How XPath compare values in prediates

A user asked question similar to following, on IBM developerWorks XQuery and XPath forum:

What does A = B and A != B mean in XPath expressions?

Michael Kay provided a very nice explanation to this:
The operators "=" and "!=" in XPath use "implicit existential quantification". So A=B is shorthand for "some $a in A, $b in B satisfies $a eq $b" (the longhand form is legal in XPath 2.0), while A!=B is shorthand for "some $a in A, $b in B satisfies $a ne $b".

So, not(A=B) is true if there is no pair of items from A and B that are equal, while (A!=B) is true if there is a pair of values that are not equal. In practice, you nearly always want not(A=B).

Wednesday, October 21, 2009

W3C: The web site has new look

The W3C web site now has a new look (ref, http://www.w3.org/). Though, I am trying to come to terms with the new W3C site design. It takes some time for a new user like me, to reach to old W3C recommendations.

I guess, this site redesign for www.w3.org has occurred after 8-10 years. Much of the parts of new W3C site, are empty at present, and needs to be filled with references and user material.

Sunday, September 27, 2009

OO multiple inheritance, and Java

I have been thinking again, about multiple inheritance and why Java doesn't support it. I wrote a bit about this topic, some time ago.

There are so, so many resources on web about this, and it's actually very easy to find the answer to this, via a simple web search. Here is an article from where I started to know an answer to this, http://www.javaworld.com/javaqa/2002-07/02-qa-0719-multinheritance.html, which pointed me to this white paper by James Gosling and Henry McGilton. Really, I did not read this white paper by Java creators earlier (it never came across my eyes :)), in spite being familiar and working with Java since long time. Sometimes, we find gems on web in an unexpected ways (I mean, this paper is a gem for me :)). I'll try to read this paper (hopefully fully, and being able to understand it) over the next few days.

And here is a link in this white paper, which explains why Java doesn't support multiple inheritance. The following white paper link is also interesting, which gives a complete overview of C and C++ features, that were omitted in Java language (Java has been influenced from C and C++).

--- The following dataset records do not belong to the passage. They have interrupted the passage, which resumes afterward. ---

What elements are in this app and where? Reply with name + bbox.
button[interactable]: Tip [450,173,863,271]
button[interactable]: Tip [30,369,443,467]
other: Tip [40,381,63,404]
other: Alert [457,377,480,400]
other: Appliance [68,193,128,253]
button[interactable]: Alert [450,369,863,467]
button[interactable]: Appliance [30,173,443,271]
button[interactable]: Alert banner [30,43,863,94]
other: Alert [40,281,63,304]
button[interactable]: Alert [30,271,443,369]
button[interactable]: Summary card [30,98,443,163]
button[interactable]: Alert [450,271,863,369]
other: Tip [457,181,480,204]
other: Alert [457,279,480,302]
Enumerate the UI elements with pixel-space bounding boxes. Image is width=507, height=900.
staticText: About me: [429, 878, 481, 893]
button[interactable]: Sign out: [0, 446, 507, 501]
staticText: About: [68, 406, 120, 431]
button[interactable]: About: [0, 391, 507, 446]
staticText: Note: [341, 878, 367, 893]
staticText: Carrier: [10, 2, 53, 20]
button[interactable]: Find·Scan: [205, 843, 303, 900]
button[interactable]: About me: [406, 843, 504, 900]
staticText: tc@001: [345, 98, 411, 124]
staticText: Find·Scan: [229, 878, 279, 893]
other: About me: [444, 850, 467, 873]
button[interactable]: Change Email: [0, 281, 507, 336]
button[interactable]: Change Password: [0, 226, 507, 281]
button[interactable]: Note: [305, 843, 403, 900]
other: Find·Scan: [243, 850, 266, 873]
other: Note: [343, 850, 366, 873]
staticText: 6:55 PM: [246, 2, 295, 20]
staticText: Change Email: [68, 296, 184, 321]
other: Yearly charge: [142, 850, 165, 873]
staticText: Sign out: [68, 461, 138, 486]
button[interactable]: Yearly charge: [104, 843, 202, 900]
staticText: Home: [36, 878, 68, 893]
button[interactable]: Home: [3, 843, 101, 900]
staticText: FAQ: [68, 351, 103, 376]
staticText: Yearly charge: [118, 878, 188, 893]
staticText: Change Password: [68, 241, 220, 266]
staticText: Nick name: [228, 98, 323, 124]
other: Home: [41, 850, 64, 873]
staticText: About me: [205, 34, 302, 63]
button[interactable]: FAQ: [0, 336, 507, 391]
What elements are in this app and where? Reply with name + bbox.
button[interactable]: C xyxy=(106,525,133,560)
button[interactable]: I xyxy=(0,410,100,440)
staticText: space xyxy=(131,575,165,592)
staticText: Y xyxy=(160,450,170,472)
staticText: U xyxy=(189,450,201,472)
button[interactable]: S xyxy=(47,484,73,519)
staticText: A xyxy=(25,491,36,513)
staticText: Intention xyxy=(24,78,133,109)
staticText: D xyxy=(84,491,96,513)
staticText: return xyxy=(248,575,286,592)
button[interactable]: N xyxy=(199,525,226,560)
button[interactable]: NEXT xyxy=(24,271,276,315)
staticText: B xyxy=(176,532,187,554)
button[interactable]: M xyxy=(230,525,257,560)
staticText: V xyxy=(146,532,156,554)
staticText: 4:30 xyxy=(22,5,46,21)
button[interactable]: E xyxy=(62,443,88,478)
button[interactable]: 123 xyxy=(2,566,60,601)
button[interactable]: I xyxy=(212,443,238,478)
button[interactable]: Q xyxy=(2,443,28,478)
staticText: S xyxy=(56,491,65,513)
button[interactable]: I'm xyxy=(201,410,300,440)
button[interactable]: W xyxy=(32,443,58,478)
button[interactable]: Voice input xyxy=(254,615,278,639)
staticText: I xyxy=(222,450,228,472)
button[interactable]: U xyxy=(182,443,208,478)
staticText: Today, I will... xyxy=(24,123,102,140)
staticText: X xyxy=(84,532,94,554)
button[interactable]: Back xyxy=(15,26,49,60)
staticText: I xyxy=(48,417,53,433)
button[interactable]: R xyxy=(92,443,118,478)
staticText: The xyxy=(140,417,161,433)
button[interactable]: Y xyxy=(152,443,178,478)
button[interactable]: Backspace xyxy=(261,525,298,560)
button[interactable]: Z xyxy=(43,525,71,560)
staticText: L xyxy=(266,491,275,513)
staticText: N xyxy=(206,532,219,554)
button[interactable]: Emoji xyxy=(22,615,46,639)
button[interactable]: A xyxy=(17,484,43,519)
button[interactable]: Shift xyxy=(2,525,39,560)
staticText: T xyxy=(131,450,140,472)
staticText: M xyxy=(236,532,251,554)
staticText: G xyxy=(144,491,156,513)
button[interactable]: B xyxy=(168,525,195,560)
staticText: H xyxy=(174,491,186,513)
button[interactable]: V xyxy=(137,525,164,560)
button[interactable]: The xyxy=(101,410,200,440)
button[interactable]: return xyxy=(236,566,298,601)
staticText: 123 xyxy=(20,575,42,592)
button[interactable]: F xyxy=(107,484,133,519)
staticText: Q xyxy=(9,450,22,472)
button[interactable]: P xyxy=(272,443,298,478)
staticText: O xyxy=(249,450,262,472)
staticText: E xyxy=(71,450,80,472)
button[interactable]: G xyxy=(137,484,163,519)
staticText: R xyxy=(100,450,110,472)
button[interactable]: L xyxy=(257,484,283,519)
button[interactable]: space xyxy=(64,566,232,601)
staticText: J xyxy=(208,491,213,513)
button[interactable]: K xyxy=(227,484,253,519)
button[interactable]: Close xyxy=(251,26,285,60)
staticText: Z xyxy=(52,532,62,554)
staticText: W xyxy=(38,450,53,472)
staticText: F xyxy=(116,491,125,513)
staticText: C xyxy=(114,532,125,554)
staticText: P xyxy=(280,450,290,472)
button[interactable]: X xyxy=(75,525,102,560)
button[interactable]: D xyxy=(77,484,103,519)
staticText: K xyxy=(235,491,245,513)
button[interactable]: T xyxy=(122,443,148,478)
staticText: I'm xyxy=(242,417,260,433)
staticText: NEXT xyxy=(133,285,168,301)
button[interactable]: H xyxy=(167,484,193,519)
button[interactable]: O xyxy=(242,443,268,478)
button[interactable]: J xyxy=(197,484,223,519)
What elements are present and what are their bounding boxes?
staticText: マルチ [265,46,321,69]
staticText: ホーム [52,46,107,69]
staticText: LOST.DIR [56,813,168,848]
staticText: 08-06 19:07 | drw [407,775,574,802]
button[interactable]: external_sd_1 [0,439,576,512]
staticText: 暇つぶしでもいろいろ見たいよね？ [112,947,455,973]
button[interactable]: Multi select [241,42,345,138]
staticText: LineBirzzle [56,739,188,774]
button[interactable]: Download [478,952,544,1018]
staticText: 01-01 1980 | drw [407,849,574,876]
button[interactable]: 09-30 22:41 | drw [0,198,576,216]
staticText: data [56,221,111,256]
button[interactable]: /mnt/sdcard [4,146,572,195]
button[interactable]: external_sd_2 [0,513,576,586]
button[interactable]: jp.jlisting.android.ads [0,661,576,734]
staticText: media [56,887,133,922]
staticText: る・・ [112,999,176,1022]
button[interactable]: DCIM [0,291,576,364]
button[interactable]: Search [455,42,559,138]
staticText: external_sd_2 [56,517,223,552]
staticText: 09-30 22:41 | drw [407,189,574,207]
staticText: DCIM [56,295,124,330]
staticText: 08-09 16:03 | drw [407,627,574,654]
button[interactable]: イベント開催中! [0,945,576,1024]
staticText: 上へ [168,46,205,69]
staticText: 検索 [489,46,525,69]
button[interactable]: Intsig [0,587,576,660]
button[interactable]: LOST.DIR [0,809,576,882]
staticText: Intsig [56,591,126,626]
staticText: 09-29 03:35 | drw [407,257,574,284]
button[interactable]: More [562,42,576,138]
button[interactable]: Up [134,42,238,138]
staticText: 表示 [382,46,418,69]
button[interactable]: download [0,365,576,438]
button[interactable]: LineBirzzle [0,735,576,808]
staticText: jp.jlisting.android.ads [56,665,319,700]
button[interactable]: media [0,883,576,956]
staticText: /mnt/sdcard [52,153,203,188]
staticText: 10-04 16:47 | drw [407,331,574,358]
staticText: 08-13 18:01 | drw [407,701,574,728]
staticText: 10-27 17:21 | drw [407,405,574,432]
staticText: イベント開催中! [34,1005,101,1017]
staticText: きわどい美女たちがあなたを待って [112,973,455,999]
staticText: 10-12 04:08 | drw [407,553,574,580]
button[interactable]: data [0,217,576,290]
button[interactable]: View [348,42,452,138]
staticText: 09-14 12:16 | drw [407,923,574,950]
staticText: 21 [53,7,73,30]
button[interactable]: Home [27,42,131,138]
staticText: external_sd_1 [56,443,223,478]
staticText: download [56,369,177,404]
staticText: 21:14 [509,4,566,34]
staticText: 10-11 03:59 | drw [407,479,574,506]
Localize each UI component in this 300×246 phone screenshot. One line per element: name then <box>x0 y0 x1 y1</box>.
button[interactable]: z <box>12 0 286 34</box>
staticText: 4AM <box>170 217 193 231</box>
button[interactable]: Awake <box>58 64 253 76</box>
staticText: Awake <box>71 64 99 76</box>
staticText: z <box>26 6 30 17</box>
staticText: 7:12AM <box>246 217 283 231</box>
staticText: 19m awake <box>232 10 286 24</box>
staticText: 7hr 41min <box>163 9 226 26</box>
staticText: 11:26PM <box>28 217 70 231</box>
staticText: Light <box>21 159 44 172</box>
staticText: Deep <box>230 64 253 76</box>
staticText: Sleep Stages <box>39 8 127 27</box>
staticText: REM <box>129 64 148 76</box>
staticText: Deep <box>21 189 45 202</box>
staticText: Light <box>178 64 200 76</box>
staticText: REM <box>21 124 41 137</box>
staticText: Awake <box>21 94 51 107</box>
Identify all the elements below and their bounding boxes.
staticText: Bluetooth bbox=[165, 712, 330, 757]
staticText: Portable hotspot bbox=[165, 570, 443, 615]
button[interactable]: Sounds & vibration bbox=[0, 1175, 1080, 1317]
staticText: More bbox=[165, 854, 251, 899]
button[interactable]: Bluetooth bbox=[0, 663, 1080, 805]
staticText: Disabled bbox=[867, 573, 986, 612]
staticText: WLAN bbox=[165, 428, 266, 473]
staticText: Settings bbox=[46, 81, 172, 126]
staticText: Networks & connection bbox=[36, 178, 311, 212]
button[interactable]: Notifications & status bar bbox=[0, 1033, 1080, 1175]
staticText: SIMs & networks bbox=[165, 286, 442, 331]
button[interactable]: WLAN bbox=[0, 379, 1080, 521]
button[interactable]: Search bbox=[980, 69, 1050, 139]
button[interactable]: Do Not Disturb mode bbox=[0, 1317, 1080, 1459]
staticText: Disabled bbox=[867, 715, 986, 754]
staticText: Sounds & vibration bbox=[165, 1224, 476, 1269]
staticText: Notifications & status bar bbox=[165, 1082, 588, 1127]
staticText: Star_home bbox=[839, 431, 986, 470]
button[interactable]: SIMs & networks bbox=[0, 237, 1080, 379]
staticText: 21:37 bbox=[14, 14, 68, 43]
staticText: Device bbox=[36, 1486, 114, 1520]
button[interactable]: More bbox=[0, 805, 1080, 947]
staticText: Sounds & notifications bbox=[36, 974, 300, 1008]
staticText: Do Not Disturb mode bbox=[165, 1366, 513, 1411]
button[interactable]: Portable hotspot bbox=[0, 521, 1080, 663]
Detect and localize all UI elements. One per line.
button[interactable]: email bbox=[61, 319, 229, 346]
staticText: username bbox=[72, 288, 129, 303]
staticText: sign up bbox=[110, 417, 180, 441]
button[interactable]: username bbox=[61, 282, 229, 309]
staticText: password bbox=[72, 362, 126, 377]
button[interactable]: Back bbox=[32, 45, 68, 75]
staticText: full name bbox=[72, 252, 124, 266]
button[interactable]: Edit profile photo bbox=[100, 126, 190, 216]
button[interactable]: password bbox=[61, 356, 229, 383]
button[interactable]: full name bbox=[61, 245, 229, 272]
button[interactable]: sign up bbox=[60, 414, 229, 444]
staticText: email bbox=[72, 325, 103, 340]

My personal opinion is, that if we must need to use multiple inheritance, we should just try to write programs in C++. On the contrary, my experience in using Java for about a decade, convinces me, that Java is suitable to solve almost any business application problem, and absence of multiple inheritance in Java, is not an hindrance to design good programming abstractions for problem domain. The advantages like Java's byte code portability and web friendliness far outweigh, any disadvantages caused by absence of multiple inheritance. On numerous occasions, I have created Java byte code on Windows, and used it without modification on Unix based systems (and vice versa). This is something which is built into the Java language, and it is cool!